Systems Library / AI Model Setup / How to Implement Semantic Caching for AI Queries

AI Model Setup routing optimization

How to Implement Semantic Caching for AI Queries

Cache similar AI queries to avoid redundant API calls and reduce costs by 30%.

Jay Banlasan

The AI Systems Guy

A support chatbot I was running was getting the same questions answered over and over. "What are your payment terms?" "How do I cancel?" "What's your refund policy?" Different wording, same semantic intent, same answer. Every unique phrasing hit the API. Semantic caching ai api cost reduction cut that chatbot's API spend by 34% in the first week without changing a single answer. Similar queries now return cached results instantly, and the API only fires when a genuinely new question comes in.
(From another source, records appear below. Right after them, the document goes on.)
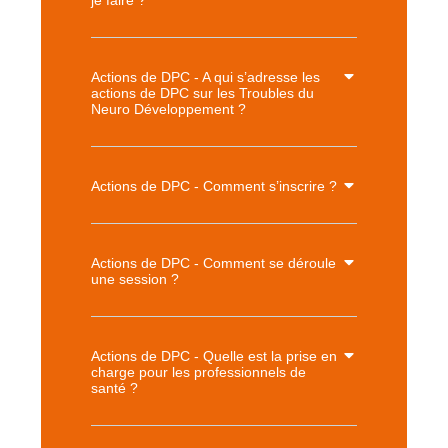
je faire ?
Actions de DPC - A qui s’adresse les
actions de DPC sur les Troubles du
Neuro Développement ?
Actions de DPC - Comment s’inscrire ?
Actions de DPC - Comment se déroule
une session ?
Actions de DPC - Quelle est la prise en
charge pour les professionnels de
santé ?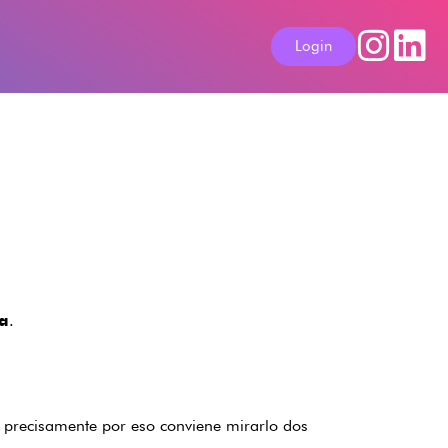
Login
.
sa
y precisamente por eso conviene mirarlo dos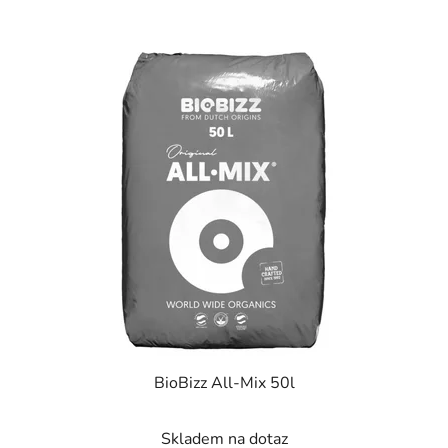
BioBizz All-Mix 50l
Skladem na dotaz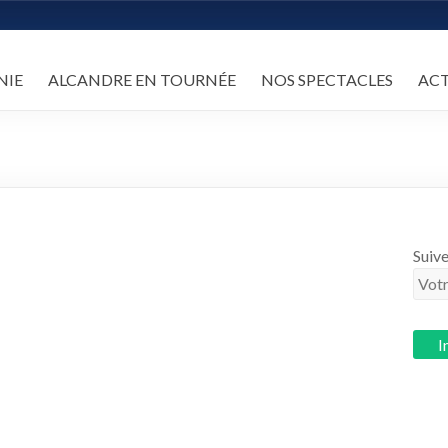
NIE
ALCANDRE EN TOURNÉE
NOS SPECTACLES
AC
Suive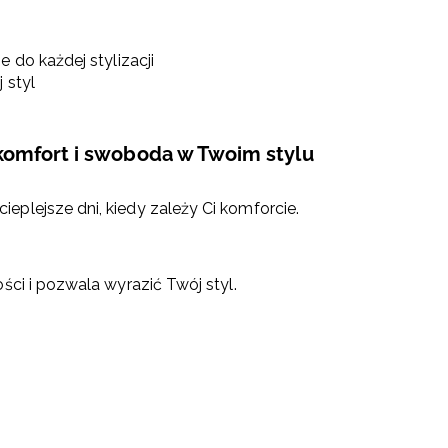
 do każdej stylizacji
 styl
komfort i swoboda w Twoim stylu
plejsze dni, kiedy zależy Ci komforcie.
ości i pozwala wyrazić Twój styl.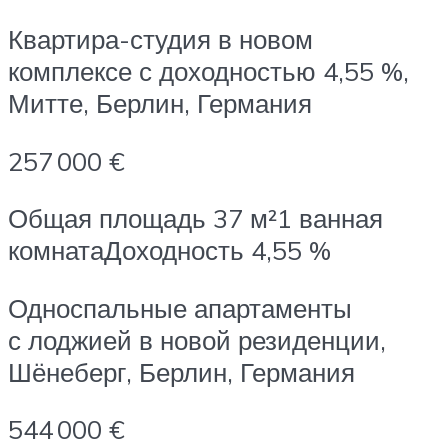
Квартира-студия в новом
комплексе с доходностью 4,55 %,
Митте, Берлин, Германия
257 000 €
Общая площадь 37 м²1 ванная
комнатаДоходность 4,55 %
Односпальные апартаменты
с лоджией в новой резиденции,
Шёнеберг, Берлин, Германия
544 000 €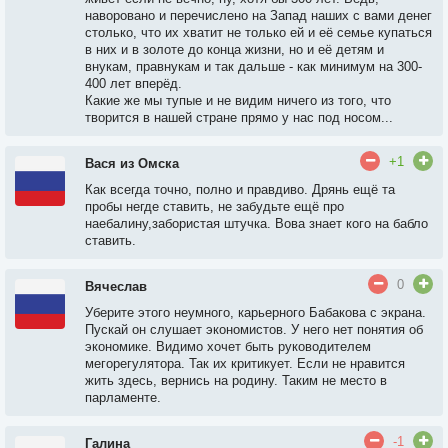
наворовано и перечислено на Запад наших с вами денег
столько, что их хватит не только ей и её семье купаться
в них и в золоте до конца жизни, но и её детям и
внукам, правнукам и так дальше - как минимум на 300-
400 лет вперёд.
Какие же мы тупые и не видим ничего из того, что
творится в нашей стране прямо у нас под носом...
+1
Вася из Омска
Как всегда точно, полно и правдиво. Дрянь ещё та
пробы негде ставить, не забудьте ещё про
наебалину,забористая штучка. Вова знает кого на бабло
ставить.
0
Вячеслав
Уберите этого неумного, карьерного Бабакова с экрана.
Пускай он слушает экономистов. У него нет понятия об
экономике. Видимо хочет быть руководителем
мегорегулятора. Так их критикует. Если не нравится
жить здесь, вернись на родину. Таким не место в
парламенте.
-1
Галина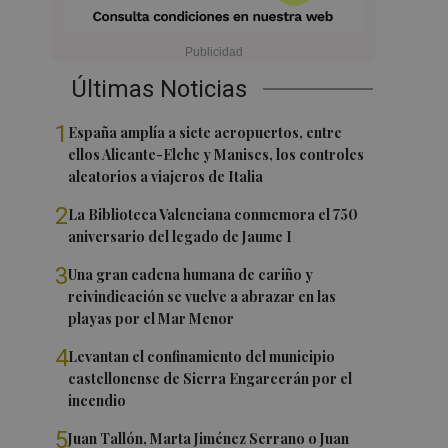
Últimas Noticias
1
España amplía a siete aeropuertos, entre
ellos Alicante-Elche y Manises, los controles
aleatorios a viajeros de Italia
2
La Biblioteca Valenciana conmemora el 750
aniversario del legado de Jaume I
3
Una gran cadena humana de cariño y
reivindicación se vuelve a abrazar en las
playas por el Mar Menor
4
Levantan el confinamiento del municipio
castellonense de Sierra Engarcerán por el
incendio
5
Juan Tallón, Marta Jiménez Serrano o Juan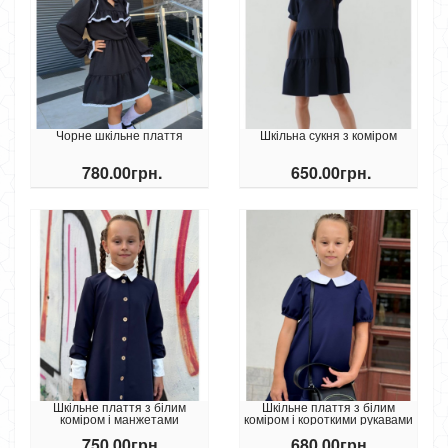
Чорне шкільне плаття
Шкільна сукня з коміром
780.00грн.
650.00грн.
Шкільне плаття з білим
Шкільне плаття з білим
коміром і манжетами
коміром і короткими рукавами
750.00грн.
680.00грн.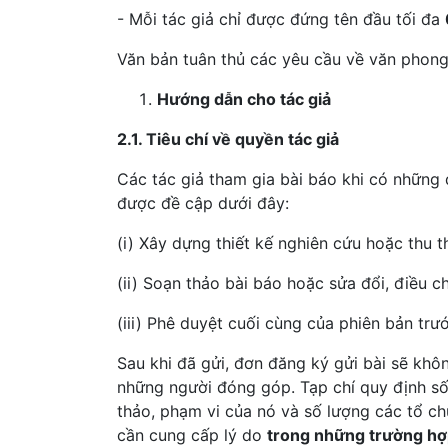
- Mỗi tác giả chỉ được đứng tên đầu tối đa
Văn bản tuân thủ các yêu cầu về văn phong
Hướng dẫn cho tác giả
2.1. Tiêu chí về quyền tác giả
Các tác giả tham gia bài báo khi có những
được đề cập dưới đây:
(i) Xây dựng thiết kế nghiên cứu hoặc thu th
(ii) Soạn thảo bài báo hoặc sửa đổi, điều c
(iii) Phê duyệt cuối cùng của phiên bản trướ
Sau khi đã gửi, đơn đăng ký gửi bài sẽ khô
những người đóng góp. Tạp chí quy định số 
thảo, phạm vi của nó và số lượng các tổ chứ
cần cung cấp lý do
trong những trường hợp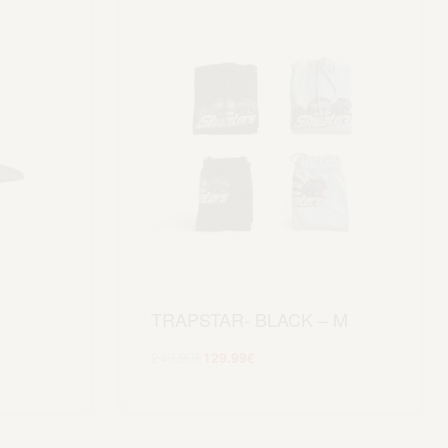
TRAPSTAR- BLACK – M
249.99
€
129.99
€
Scegli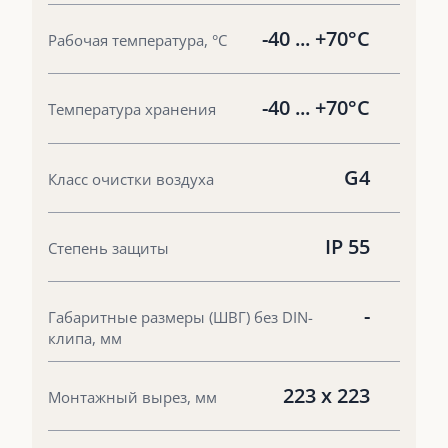
-40 ... +70°C
Рабочая температура, °С
-40 ... +70°C
Температура хранения
G4
Класс очистки воздуха
IP 55
Степень защиты
-
Габаритные размеры (ШВГ) без DIN-
клипа, мм
223 x 223
Монтажный вырез, мм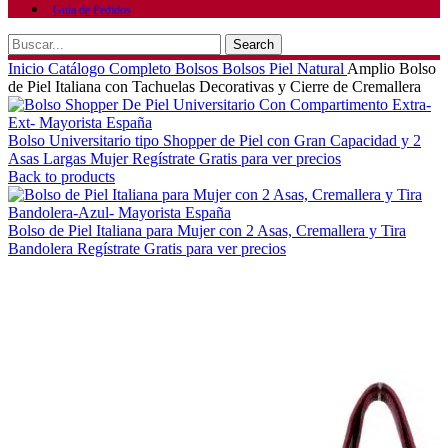
Guía de Pedidos
Search
Inicio
Catálogo Completo
Bolsos
Bolsos Piel Natural
Amplio Bolso
de Piel Italiana con Tachuelas Decorativas y Cierre de Cremallera
Bolso Universitario tipo Shopper de Piel con Gran Capacidad y 2
Asas Largas Mujer
Regístrate Gratis para ver precios
Back to products
Bolso de Piel Italiana para Mujer con 2 Asas, Cremallera y Tira
Bandolera
Regístrate Gratis para ver precios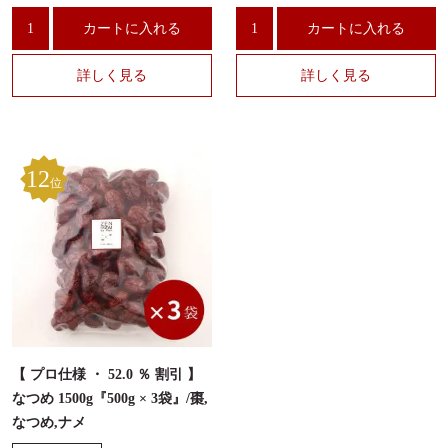
カートに入れる
カートに入れる
詳しく見る
詳しく見る
12
位
【 プロ仕様 ・ 52.0 ％ 割引 】
なつめ 1500g『500g × 3袋』/棗,
なつめ,ナメ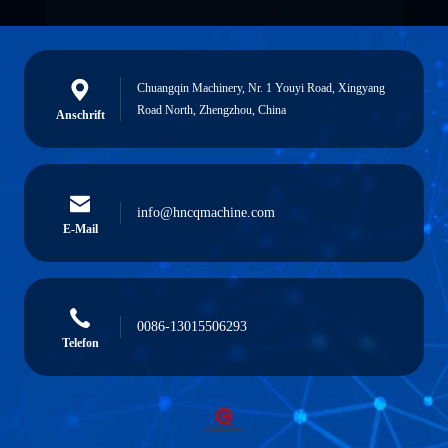
Chuangqin Machinery, Nr. 1 Youyi Road, Xingyang
Road North, Zhengzhou, China
Anschrift
info@hncqmachine.com
E-Mail
0086-13015506293
Telefon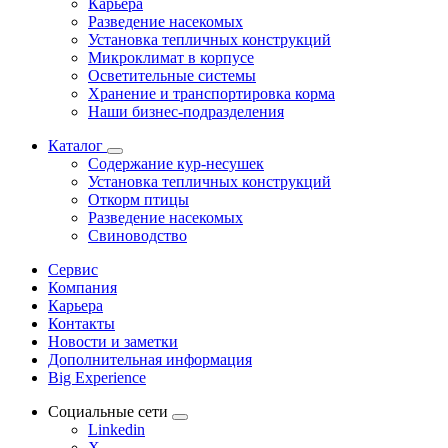
Карьера
Разведение насекомых
Установка тепличных конструкций
Микроклимат в корпусе
Осветительные системы
Хранение и транспортировка корма
Наши бизнес-подразделения
Каталог
Содержание кур-несушек
Установка тепличных конструкций
Откорм птицы
Разведение насекомых
Свиноводство
Сервис
Компания
Карьера
Контакты
Новости и заметки
Дополнительная информация
Big Experience
Социальные сети
Linkedin
X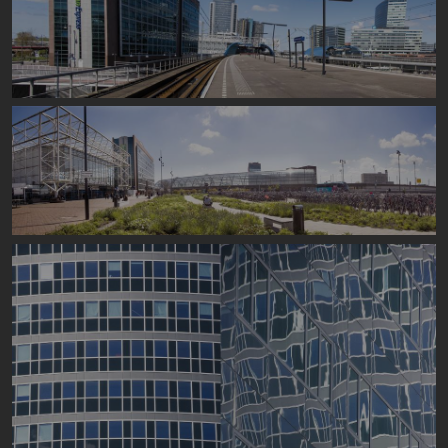
Image
Image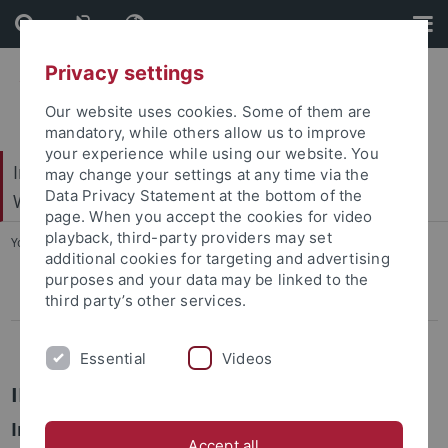
Skip
Skip
to
to
content
footer
Privacy settings
Our website uses cookies. Some of them are
mandatory, while others allow us to improve
your experience while using our website. You
Internationales Zentrum für Ethik in den
may change your settings at any time via the
Data Privacy Statement at the bottom of the
Wissenschaften (IZEW)
page. When you accept the cookies for video
playback, third-party providers may set
You are here:
Startseite
...
INTEGRAM
additional cookies for targeting and advertising
purposes and your data may be linked to the
third party’s other services.
Pressemitteilungen
Abgeschlossene Projekte
Essential
Videos
INTEGRAM
Integrierte Forschung: Eine kritische Analyse
Accept all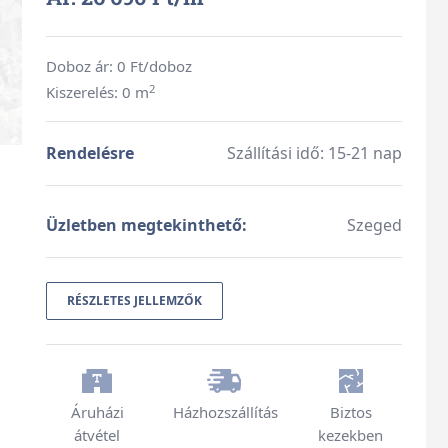
Doboz ár:
0
Ft/doboz
2
Kiszerelés: 0 m
Rendelésre
Szállítási idő: 15-21 nap
Üzletben megtekinthető:
Szeged
RÉSZLETES JELLEMZŐK
Áruházi
Házhozszállítás
Biztos
átvétel
kezekben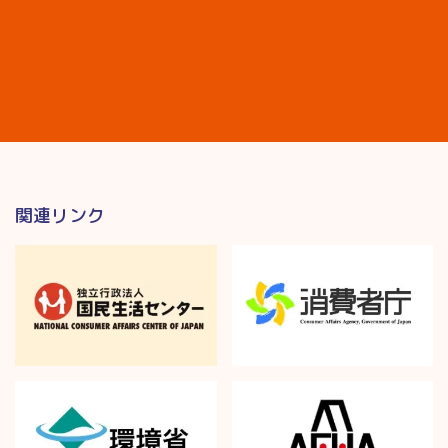
関連リンク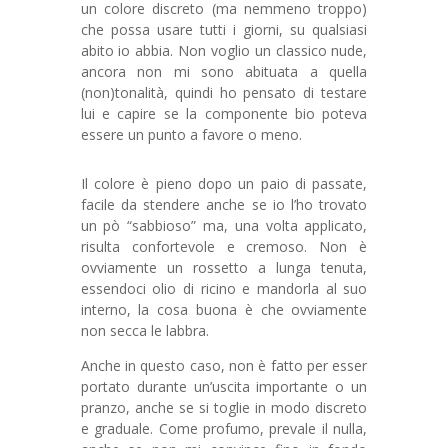
un colore discreto (ma nemmeno troppo)
che possa usare tutti i giorni, su qualsiasi
abito io abbia. Non voglio un classico nude,
ancora non mi sono abituata a quella
(non)tonalità, quindi ho pensato di testare
lui e capire se la componente bio poteva
essere un punto a favore o meno.
Il colore è pieno dopo un paio di passate,
facile da stendere anche se io l’ho trovato
un pò “sabbioso” ma, una volta applicato,
risulta confortevole e cremoso. Non è
ovviamente un rossetto a lunga tenuta,
essendoci olio di ricino e mandorla al suo
interno, la cosa buona è che ovviamente
non secca le labbra.
Anche in questo caso, non è fatto per esser
portato durante un’uscita importante o un
pranzo, anche se si toglie in modo discreto
e graduale. Come profumo, prevale il nulla,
Regular string-match caching is too brittle for natural language. "What's your refund policy?" and "Can I get a refund?" are completely different strings but semantically near-identical. Semantic caching uses embeddings to measure meaning distance and returns cached answers when two queries are close enough.

What You Need Before Starting

Python 3.10+
anthropic SDK
numpy for vector math (pip install numpy)
sqlite3 (built-in) for cache storage
Optional: redis for production-speed retrieval

Step 1: Build the Embedding Function

Embeddings convert text into a vector. Vectors close together in space = semantically similar content.

import anthropic
import numpy as np
import json

_client = anthropic.Anthropic()

def embed(text: str) -> list[float]:
    """Get text embedding via Anthropic Voyage API or OpenAI."""
    # Using OpenAI embeddings (widely available, cheap)
    import openai
    import os
    oa = openai.OpenAI(api_key=os.getenv("OPENAI_API_KEY"))
    response = oa.embeddings.create(
        model="text-embedding-3-small",
        input=text[:8000]  # truncate to model limit
    )
    return response.data[0].embedding

def cosine_similarity(vec_a: list[float], vec_b: list[float]) -> float:
    a = np.array(vec_a)
    b = np.array(vec_b)
    return float(np.dot(a, b) / (np.linalg.norm(a) * np.linalg.norm(b)))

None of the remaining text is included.